I thought about putting the following anecdotes in my original comment, but decided to wait to see your response to my "why not" question. But since you understand the point, here goes:

I was with a friend in Colorado some years ago. We were camped in the mountains and came into town looking for a grocery store. I saw a sign and told him to turn at the Presbyterian church.

Being a very devout Catholic, he became quite angry and said, "That's NOT a church!! Churches are Catholic!"

"Okay," I said, "turn at the brown building."

Amusing, right?

Here is the other half. I had another friend who is rabidly fundamentalist. To him Catholics are idol worshippers who should be ...annihilated in some fashion or other. It was never clear to me whether he meant physically or just religiously.

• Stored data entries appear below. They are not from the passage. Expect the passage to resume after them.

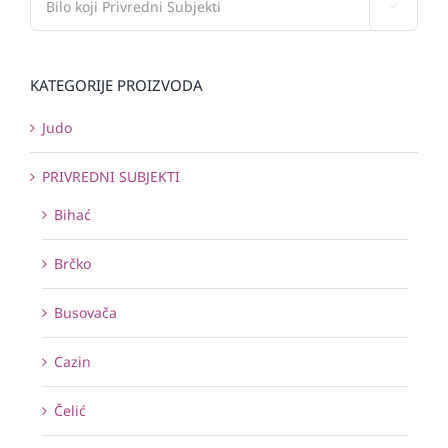

KATEGORIJE PROIZVODA
Judo
PRIVREDNI SUBJEKTI
Bihać
Brčko
Busovača
Cazin
Čelić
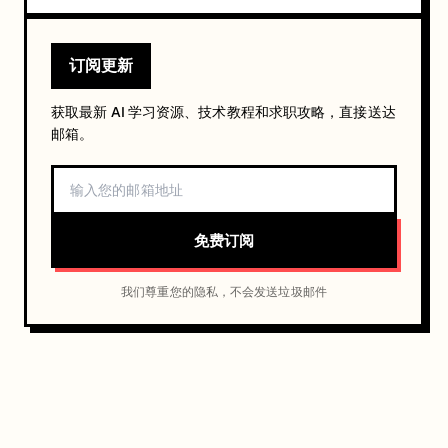
订阅更新
获取最新 AI 学习资源、技术教程和求职攻略，直接送达
邮箱。
免费订阅
我们尊重您的隐私，不会发送垃圾邮件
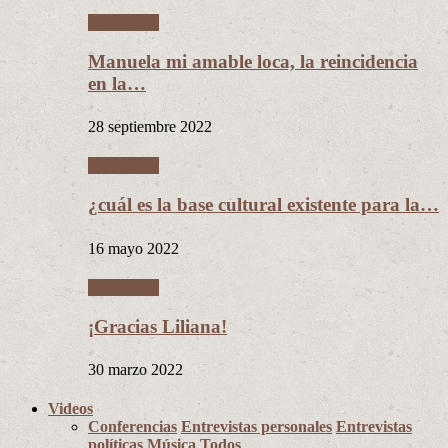
Literatura
Manuela mi amable loca, la reincidencia
en la…
28 septiembre 2022
Literatura
¿cuál es la base cultural existente para la…
16 mayo 2022
Literatura
¡Gracias Liliana!
30 marzo 2022
Videos
Conferencias
Entrevistas personales
Entrevistas
políticas
Música
Todos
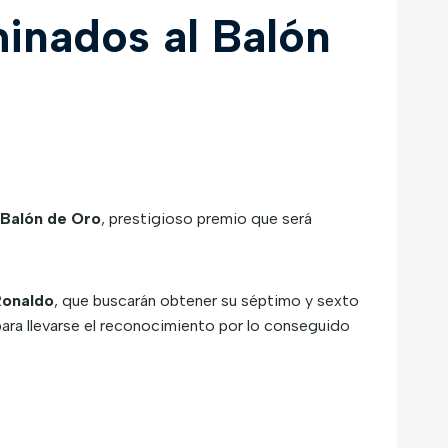
minados al Balón
Balón de Oro
, prestigioso premio que será
Ronaldo
, que buscarán obtener su séptimo y sexto
ara llevarse el reconocimiento por lo conseguido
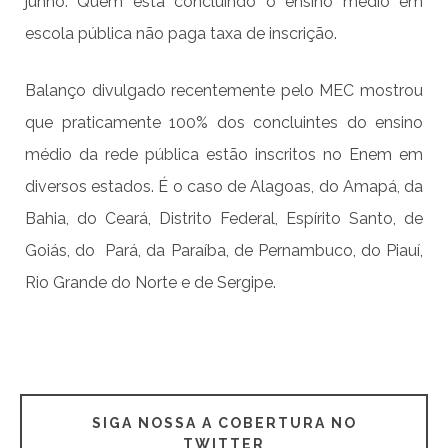
junho. Quem está concluindo o ensino médio em
escola pública não paga taxa de inscrição.
Balanço divulgado recentemente pelo MEC mostrou
que praticamente 100% dos concluintes do ensino
médio da rede pública estão inscritos no Enem em
diversos estados. É o caso de Alagoas, do Amapá, da
Bahia, do Ceará, Distrito Federal, Espírito Santo, de
Goiás, do Pará, da Paraíba, de Pernambuco, do Piauí,
Rio Grande do Norte e de Sergipe.
SIGA NOSSA A COBERTURA NO
TWITTER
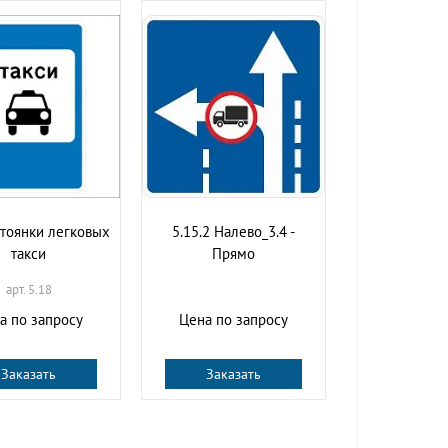
тоянки легковых
5.15.2 Налево_3.4 -
такси
Прямо
арт. 5.18
а по запросу
Цена по запросу
Заказать
Заказать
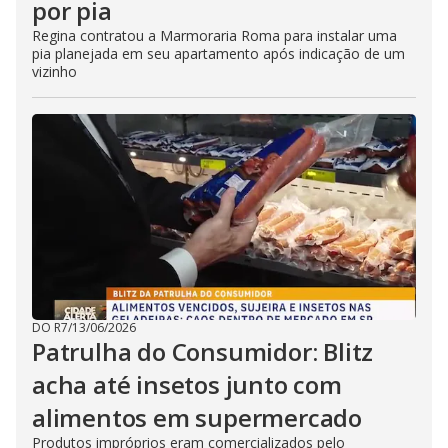
por pia
Regina contratou a Marmoraria Roma para instalar uma
pia planejada em seu apartamento após indicação de um
vizinho
DO R7
/
13/06/2026
Patrulha do Consumidor: Blitz
acha até insetos junto com
alimentos em supermercado
Produtos impróprios eram comercializados pelo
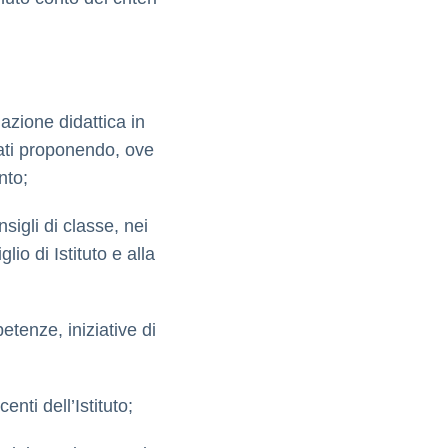
azione didattica in
mati proponendo, ove
nto;
nsigli di classe, nei
lio di Istituto e alla
tenze, iniziative di
nti dell’Istituto;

It was also never quite clear why he wanted to be friends with me, knowing that I am an atheist.

Our friendship ended when he once again told me his belief was not based on blind faith because he had had a personal experience. When I said that his experience did not give me a reason to believe, he emailed to say that I was calling him a liar -- and concluded with this:




I am not accusing you of either of these attitudes, but the assumptions and ideas remain at the base of Christianity. This doesn't mean that other religions aren't equally fallacious, but this is the one you are familiar with.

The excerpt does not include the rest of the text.